This volume contains the final two stories in Nebula Award nominee writer Ross Rocklynne's lost pulp science fiction series, Hallmeyer--Destroyer of Worlds. As with the first volume of this series, all the stories are reprinted for the first time in more than sixty years. The second Hallmeyer tale in this volume, "The Bubble Dwellers," has the distinction of being both the only novel-length work in the series and the final story, bringing the saga to an unexpectedly satisfying conclusion.

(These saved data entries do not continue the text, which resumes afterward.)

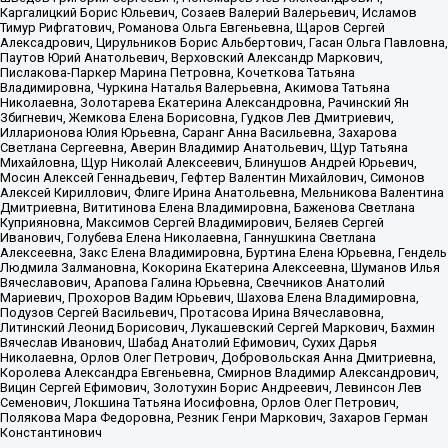
Каргалицкий Борис Юльевич, Созаев Валерий Валерьевич, Исламов
Тимур Рифгатович, Романова Ольга Евгеньевна, Щаров Сергей
Алексадрович, Цирульников Борис Альбертович, Гасан Ольга Павловна,
Паутов Юрий Анатольевич, Верховский Александр Маркович,
Пислакова-Паркер Марина Петровна, Кочеткова Татьяна
Владимировна, Чуркина Наталья Валерьевна, Акимова Татьяна
Николаевна, Золотарева Екатерина Александровна, Рачинский Ян
Збигневич, Жемкова Елена Борисовна, Гудков Лев Дмитриевич,
Илларионова Юлия Юрьевна, Саранг Анна Васильевна, Захарова
Светлана Сергеевна, Аверин Владимир Анатольевич, Щур Татьяна
Михайловна, Щур Николай Алексеевич, Блинушов Андрей Юрьевич,
Мосин Алексей Геннадьевич, Гефтер Валентин Михайлович, Симонов
Алексей Кириллович, Флиге Ирина Анатольевна, Мельникова Валентина
Дмитриевна, Вититинова Елена Владимировна, Баженова Светлана
Куприяновна, Максимов Сергей Владимирович, Беляев Сергей
Иванович, Голубева Елена Николаевна, Ганнушкина Светлана
Алексеевна, Закс Елена Владимировна, Буртина Елена Юрьевна, Гендель
Людмила Залмановна, Кокорина Екатерина Алексеевна, Шуманов Илья
Вячеславович, Арапова Галина Юрьевна, Свечников Анатолий
Мариевич, Прохоров Вадим Юрьевич, Шахова Елена Владимировна,
Подузов Сергей Васильевич, Протасова Ирина Вячеславовна,
Литинский Леонид Борисович, Лукашевский Сергей Маркович, Бахмин
Вячеслав Иванович, Шабад Анатолий Ефимович, Сухих Дарья
Николаевна, Орлов Олег Петрович, Добровольская Анна Дмитриевна,
Королева Александра Евгеньевна, Смирнов Владимир Александрович,
Вицин Сергей Ефимович, Золотухин Борис Андреевич, Левинсон Лев
Семенович, Локшина Татьяна Иосифовна, Орлов Олег Петрович,
Полякова Мара Федоровна, Резник Генри Маркович, Захаров Герман
Константинович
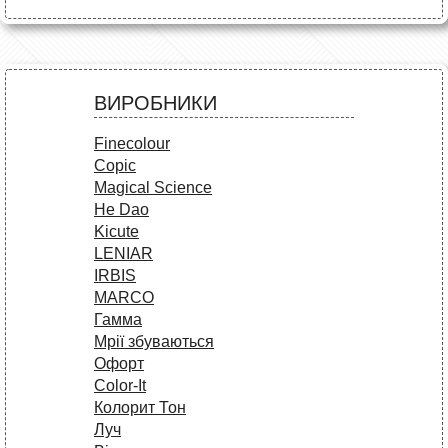
ВИРОБНИКИ
Finecolour
Copic
Magical Science
He Dao
Kicute
LENIAR
IRBIS
MARCO
Гамма
Мрії збуваються
Офорт
Сolor-It
Колорит Тон
Луч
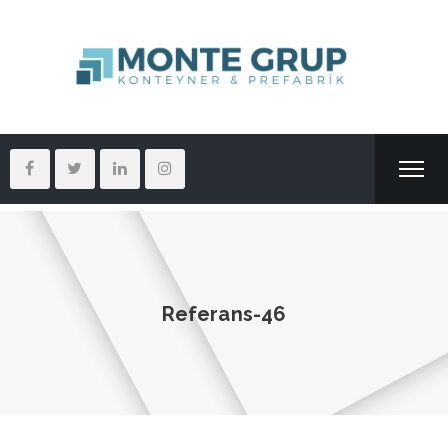
Referans-46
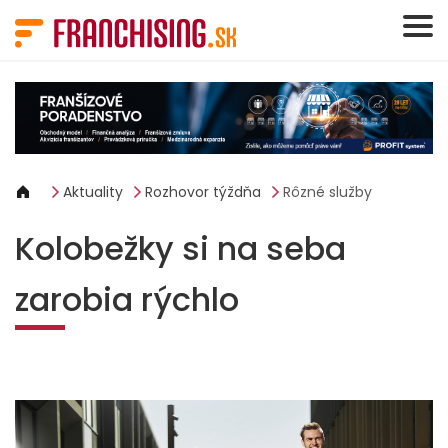
Panel riadenia súborov cookie
Aktuality
Rozhovor týždňa
Rôzné služby
Kolobežky si na seba
zarobia rýchlo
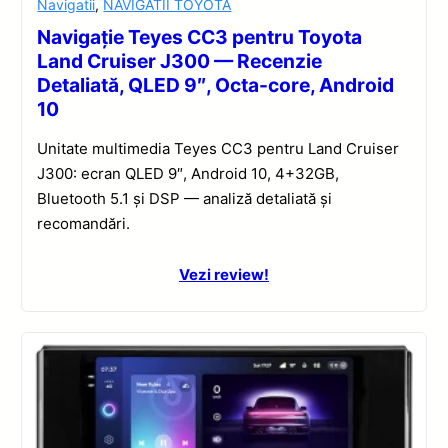
Navigatii
,
NAVIGATII TOYOTA
Navigație Teyes CC3 pentru Toyota
Land Cruiser J300 — Recenzie
Detaliată, QLED 9″, Octa-core, Android
10
Unitate multimedia Teyes CC3 pentru Land Cruiser
J300: ecran QLED 9″, Android 10, 4+32GB,
Bluetooth 5.1 și DSP — analiză detaliată și
recomandări.
Vezi review!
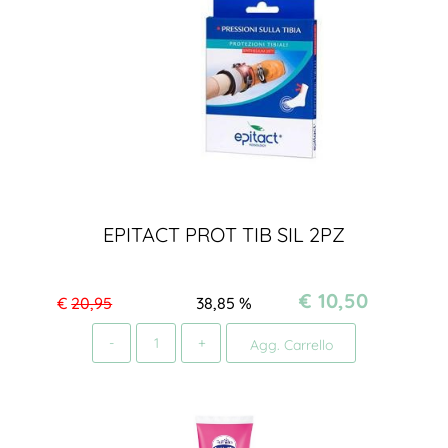
EPITACT PROT TIB SIL 2PZ
€ 10,50
€
20,95
38,85
%
Quantità
Agg. Carrello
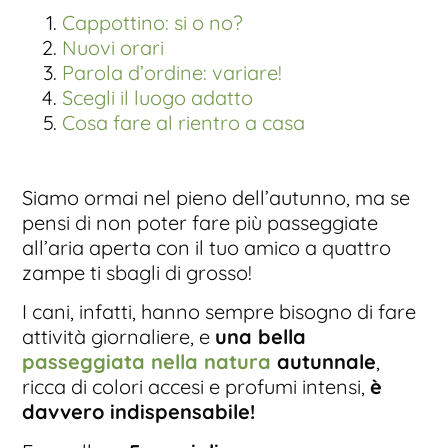
Cappottino: si o no?
Nuovi orari
Parola d’ordine: variare!
Scegli il luogo adatto
Cosa fare al rientro a casa
Siamo ormai nel pieno dell’autunno, ma se
pensi di non poter fare più passeggiate
all’aria aperta con il tuo amico a quattro
zampe ti sbagli di grosso!
I cani, infatti, hanno sempre bisogno di fare
attività giornaliere, e
una bella
passeggiata nella natura
autunnale
,
ricca di colori accesi e profumi intensi,
è
davvero indispensabile!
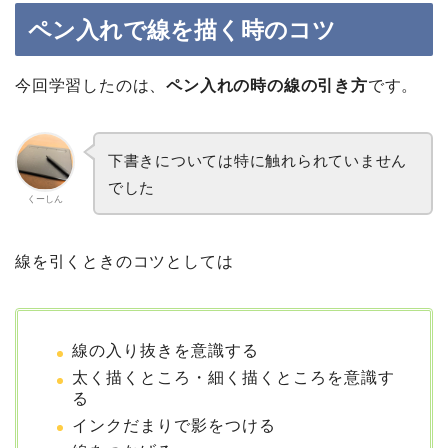
ペン入れで線を描く時のコツ
今回学習したのは、
ペン入れの時の線の引き方
です。
下書きについては特に触れられていません
でした
くーしん
線を引くときのコツとしては
線の入り抜きを意識する
太く描くところ・細く描くところを意識す
る
インクだまりで影をつける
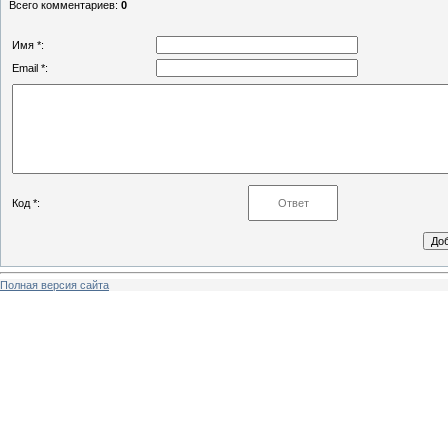
Всего комментариев
:
0
Имя *:
Email *:
Код *:
Полная версия сайта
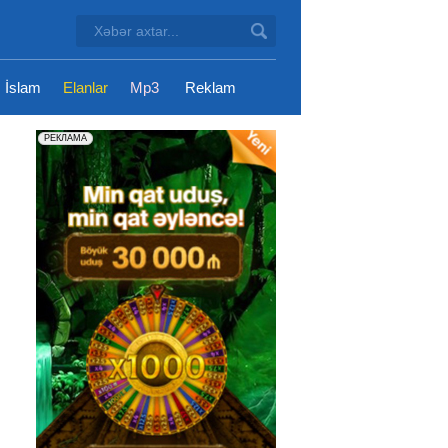
İslam
Elanlar
Mp3
Reklam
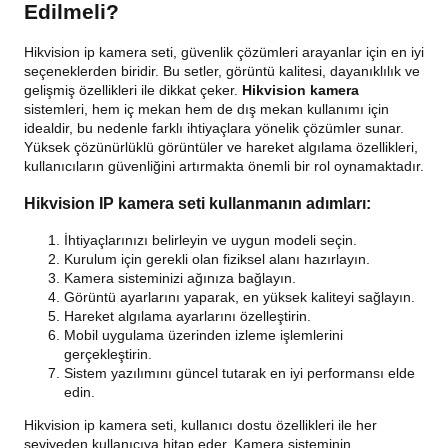
Edilmeli?
Hikvision ip kamera seti, güvenlik çözümleri arayanlar için en iyi
seçeneklerden biridir. Bu setler, görüntü kalitesi, dayanıklılık ve
gelişmiş özellikleri ile dikkat çeker.
Hikvision kamera
sistemleri, hem iç mekan hem de dış mekan kullanımı için
idealdir, bu nedenle farklı ihtiyaçlara yönelik çözümler sunar.
Yüksek çözünürlüklü görüntüler ve hareket algılama özellikleri,
kullanıcıların güvenliğini artırmakta önemli bir rol oynamaktadır.
Hikvision IP kamera seti kullanmanın adımları:
İhtiyaçlarınızı belirleyin ve uygun modeli seçin.
Kurulum için gerekli olan fiziksel alanı hazırlayın.
Kamera sisteminizi ağınıza bağlayın.
Görüntü ayarlarını yaparak, en yüksek kaliteyi sağlayın.
Hareket algılama ayarlarını özelleştirin.
Mobil uygulama üzerinden izleme işlemlerini
gerçekleştirin.
Sistem yazılımını güncel tutarak en iyi performansı elde
edin.
Hikvision ip kamera seti, kullanıcı dostu özellikleri ile her
seviyeden kullanıcıya hitap eder. Kamera sisteminin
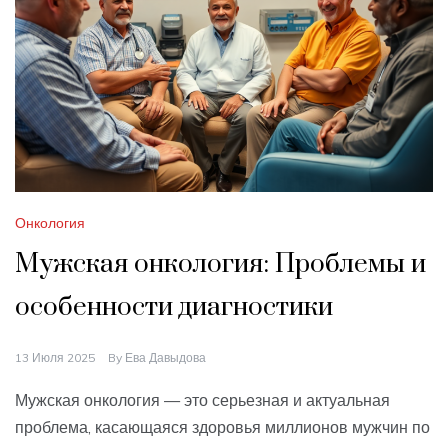
Онкология
Мужская онкология: Проблемы и
особенности диагностики
13 Июля 2025
By
Ева Давыдова
Мужская онкология — это серьезная и актуальная
проблема, касающаяся здоровья миллионов мужчин по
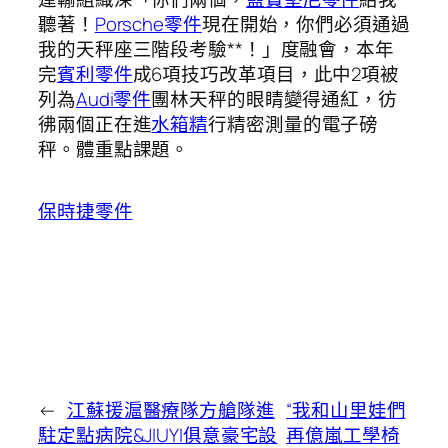
聽著！
Porsche零件
現在開始，你們必須通過
我的天秤座三階段考驗**！」度融會，本年
完
賓利零件
成6項技巧改革項目，此中2項被
列為
Audi零件
團林天秤的眼睛變得通紅，彷
彿兩個正在進
水箱精
行精密測量的電子磅
秤。體重點課題。
保時捷零件
←
江蘇援滬醫療隊方艙隊進
“我和山里娃們
駐定點病院&JIUYI俱意豪宅設
再億嵐工學椅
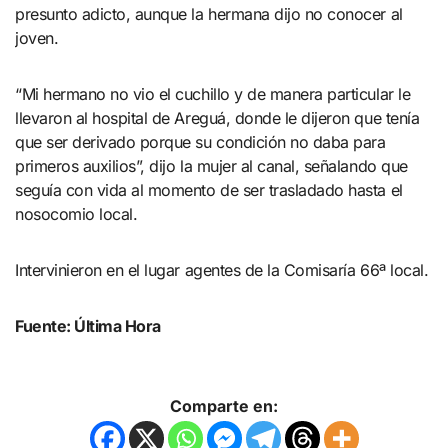
presunto adicto, aunque la hermana dijo no conocer al
joven.
“Mi hermano no vio el cuchillo y de manera particular le
llevaron al hospital de Areguá, donde le dijeron que tenía
que ser derivado porque su condición no daba para
primeros auxilios”, dijo la mujer al canal, señalando que
seguía con vida al momento de ser trasladado hasta el
nosocomio local.
Intervinieron en el lugar agentes de la Comisaría 66ª local.
Fuente: Última Hora
Comparte en:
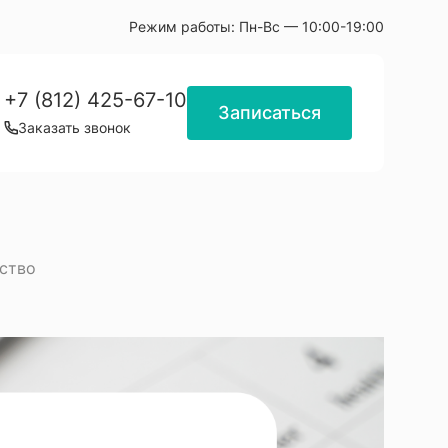
Режим работы:
Пн-Вс — 10:00-19:00
+7 (812) 425-67-10
Записаться
Заказать звонок
ство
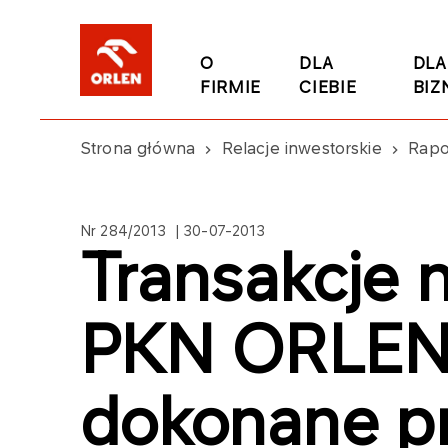
O
DLA
DLA
FIRMIE
CIEBIE
BIZ
Strona główna
Relacje inwestorskie
Rapo
Nr 284/2013 | 30-07-2013
Transakcje 
PKN ORLEN 
dokonane p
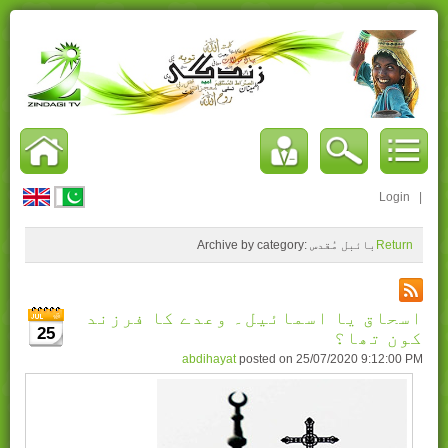
Login
|
Return
بائبل مُقدس
Archive by category:
اسحاق یا اسمائیل۔ وعدے کا فرزند
کون تھا؟
25
abdihayat
posted on
25/07/2020 9:12:00 PM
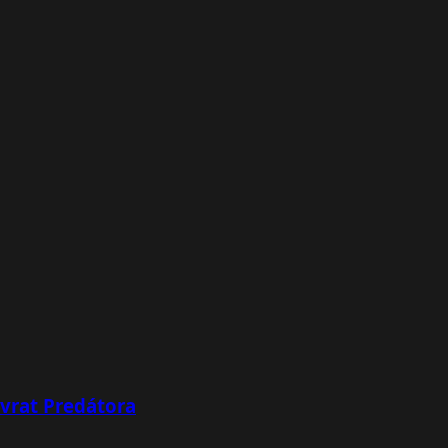
ávrat Predátora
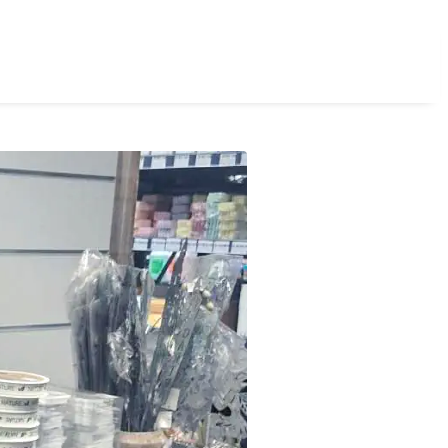
Login
Registrieren
B2B-Shop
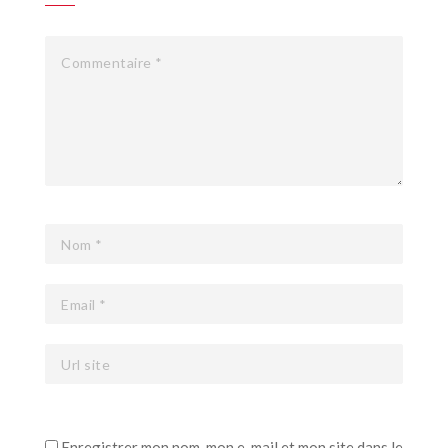
Enregistrer mon nom, mon e-mail et mon site dans le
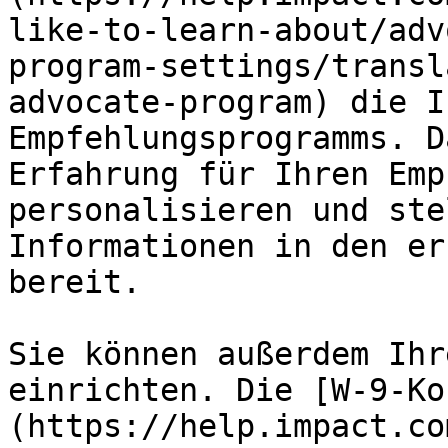
like-to-learn-about/adv
program-settings/transl
advocate-program) die I
Empfehlungsprogramms. D
Erfahrung für Ihren Emp
personalisieren und ste
Informationen in den er
bereit.

Sie können außerdem Ihr
einrichten. Die [W-9-Ko
(https://help.impact.co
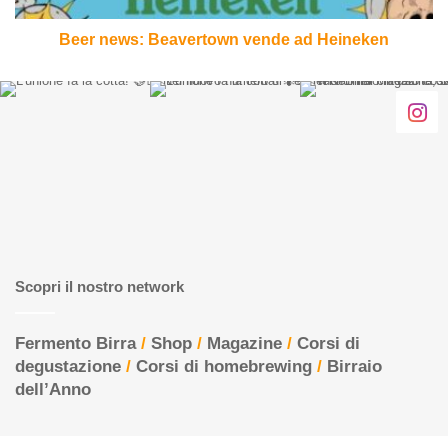
Beer news: Beavertown vende ad Heineken
Scopri il nostro network
Fermento Birra
/
Shop
/
Magazine
/
Corsi di
degustazione
/
Corsi di homebrewing
/
Birraio
dell’Anno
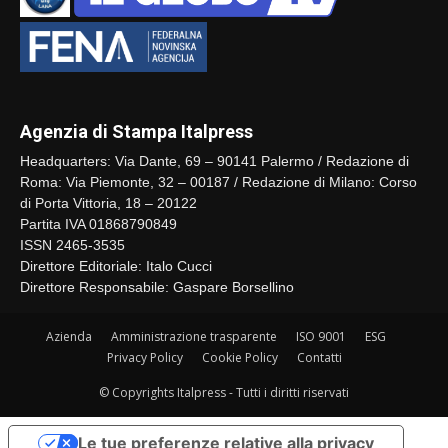
Agenzia di Stampa Italpress
Headquarters: Via Dante, 69 – 90141 Palermo / Redazione di
Roma: Via Piemonte, 32 – 00187 / Redazione di Milano: Corso
di Porta Vittoria, 18 – 20122
Partita IVA 01868790849
ISSN 2465-3535
Direttore Editoriale: Italo Cucci
Direttore Responsabile: Gaspare Borsellino
Azienda
Amministrazione trasparente
ISO 9001
ESG
Privacy Policy
Cookie Policy
Contatti
© Copyrights Italpress - Tutti i diritti riservati
Le tue preferenze relative alla privacy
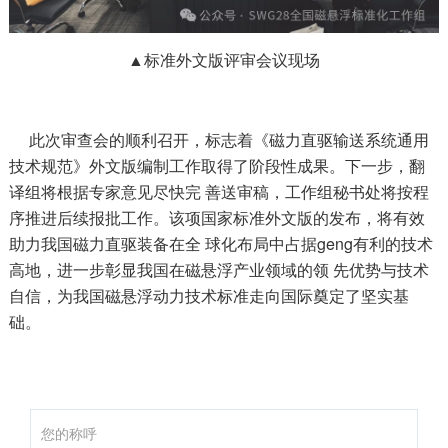
▲标准外文版评审会议现场
此次审查会的顺利召开，标志着《磁力直驱输送系统通用
技术规范》外文版编制工作取得了阶段性成果。下一步，翻
译组将根据专家意见尽快完 善送审稿，工作组秘书处将按程
序推进后续报批工作。该项国家标准外文版的发布，将有效
助力我国磁力直驱装备在全 球化布局中占据geng有利的技术
高地，进一步彰显我国在磁悬浮产业领域的领 先优势与技术
自信，为我国磁悬浮动力技术标准走向国际奠定了坚实基
础。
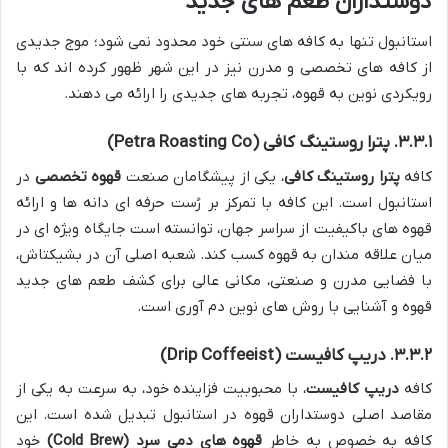
دوستداران طعم های جدید
استانبول تنها به کافه های سنتی خود محدود نمی شود؛ موج جدیدی
از کافه های تخصصی و مدرن نیز در این شهر ظهور کرده اند که با
رویکردی نوین به قهوه، تجربه های جدیدی را ارائه می دهند.
۳.۳.۱. پترا روستینگ کافی (Petra Roasting Co)
کافه
پترا روستینگ کافی
، یکی از پیشگامان صنعت
قهوه تخصصی
در
استانبول است. این کافه با تمرکز بر رُست حرفه ای دانه ها و ارائه
قهوه های باکیفیت از سراسر جهان، توانسته است جایگاه ویژه ای در
میان علاقه مندان به قهوه کسب کند. شعبه اصلی آن در بشیکتاش،
با فضایی مدرن و صنعتی، مکانی عالی برای کشف طعم های جدید
قهوه و آشنایی با روش های نوین دم آوری است.
۳.۳.۲. دریپ کافیست (Drip Coffeeist)
کافه
دریپ کافیست
، با محبوبیت فزاینده خود، به سرعت به یکی از
مقاصد اصلی دوستداران قهوه در استانبول تبدیل شده است. این
کافه به خصوص به خاطر
قهوه های دمی سرد (Cold Brew)
خود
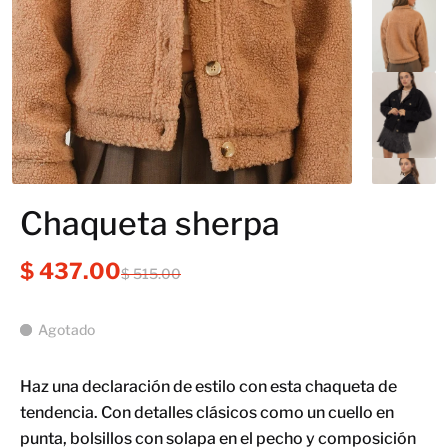
Chaqueta sherpa
$ 437.00
$ 515.00
Agotado
Haz una declaración de estilo con esta chaqueta de
tendencia. Con detalles clásicos como un cuello en
punta, bolsillos con solapa en el pecho y composición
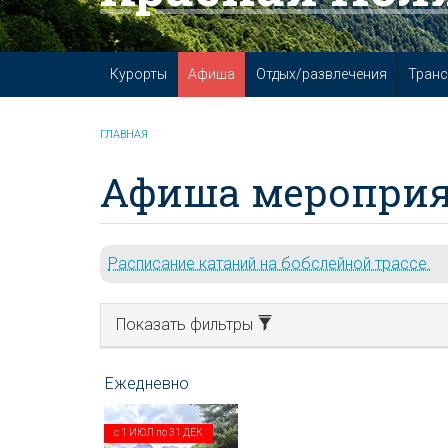
Курорты
Афиша
Отдых/развлечения
Транс
ГЛАВНАЯ
Афиша мероприя
Расписание катаний на бобслейной трассе.
Показать фильтры
с
1 ИЮЛ
по
31 ДЕК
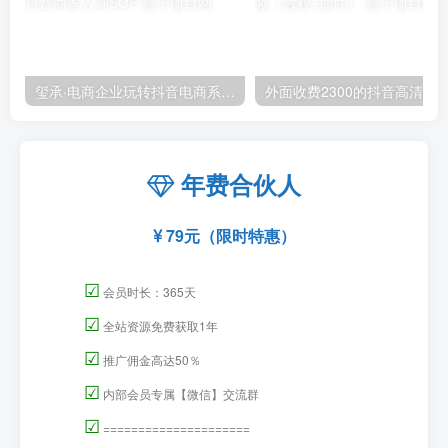
玺承·电商企业玩转抖音电商系列课，6大维度，6位老师，线上揭秘抖音商家入局SOP
外面收费2300的抖音高清60帧视频教程，保证你能
年费合伙人
79元（限时特惠）
☑
会员时长：365天
☑
全站资源免费获取1年
☑
推广佣金高达50％
☑
内部会员专属【微信】交流群
☑
=====================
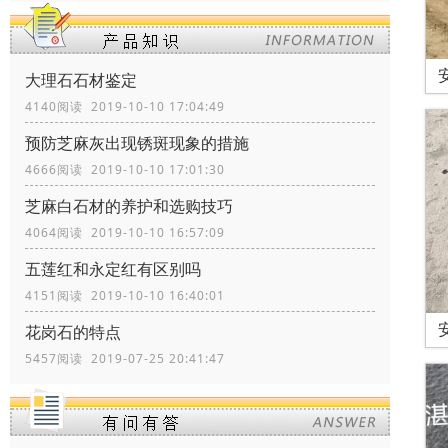
大理石石材鉴定
4140阅读 2019-10-10 17:04:49
预防芝麻灰出现锈斑现象的措施
4666阅读 2019-10-10 17:01:30
芝麻白石材的养护和选购技巧
4064阅读 2019-10-10 16:57:09
五莲红和永定红有区别吗
4151阅读 2019-10-10 16:40:01
花岗石的特点
5457阅读 2019-07-25 20:41:47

It is surprising that these stories were not reprinted sooner, considering the praise they received from readers at the time. "Hallmeyer is tops. Something completely different from the run-of-the-mill sf pulp fiction, Rocklynne is one of [the] best writers," raved Hugo Nominee author Chad Oliver when these stories first appeared in the legendary science fiction pulp, Planet Stories. Milton Lesser, soon to be a bestselling thriller writer under the name Stephen Marlow, backed up Oliver's judgment, writing that "no other story can compare with Hallmeyer ... eerie, dramatic, cleverly woven, excellent-plus ... way on the top of the list." Other readers echoed this praise. "Enjoyable ... thought-provoking, rates first place," D. B. Thompson wrote of a Hallmeyer story.
No wonder. Hallmeyer is far from the stalwart Earth-good-guy hero out to save the Earth, downtrodden Martian "natives" and the inevitable girl from the bad guys to be found in so many science fiction pulp tales of the era. In fact, Hallmeyer's assignments are to destroy whole cultures and even whole worlds, simply for posing a possible threat to Earth--and in the case of the first story in this volume, to kill the woman he loves as well. Considering Rocklynne's deep study of spiritual/philosophic movement known as Vedanta it is possible to read these stories in several ways including ur-protests of U.S. policies in the East that have changed little to this day.
When you have finished all the Hallmeyer stories, you will see why the author's reputation endures, and why The New Encyclopedia of Science Fiction hails Rocklynne as "a versatile and sometimes experimental writer ... whose writing transcends the medium ... his stories are thoughtful and well-written, often containing an ingenious scientific idea ... and many were never reprinted in book form." This last is an oversight we are dedicated to correcting.
Jean Marie Stine
2008* * * *
BOOK ONE: SLAVES OF THE NINTH MOON
Undercover Jobs, too dirty and tough for the IPF, had always been Hallmeyer's tasks. But never, in even his wildest dreams, had he thought that to fulfill his mission he would have to murder the woman he loved.
[original magazine blurb]* * * *
I FOUND my superior sitting in his swivel chair, palm propping up his fine, greying head. He had a look on his face that I knew only too well, and I winced.
I said, "What is it, this time?"
He frowned uneasily, hardly able to meet my eyes. "I guess it's up to you again, Sid," he answered grimly.
"Yes," I said over-politely. "I'm afraid not. I don't want any. I'm right in the middle of a very tender experiment. I'm not going to--"
He stopped me with a brief wave of one hand. "Ever heard of Strilla MacCloud, Sid?" he asked.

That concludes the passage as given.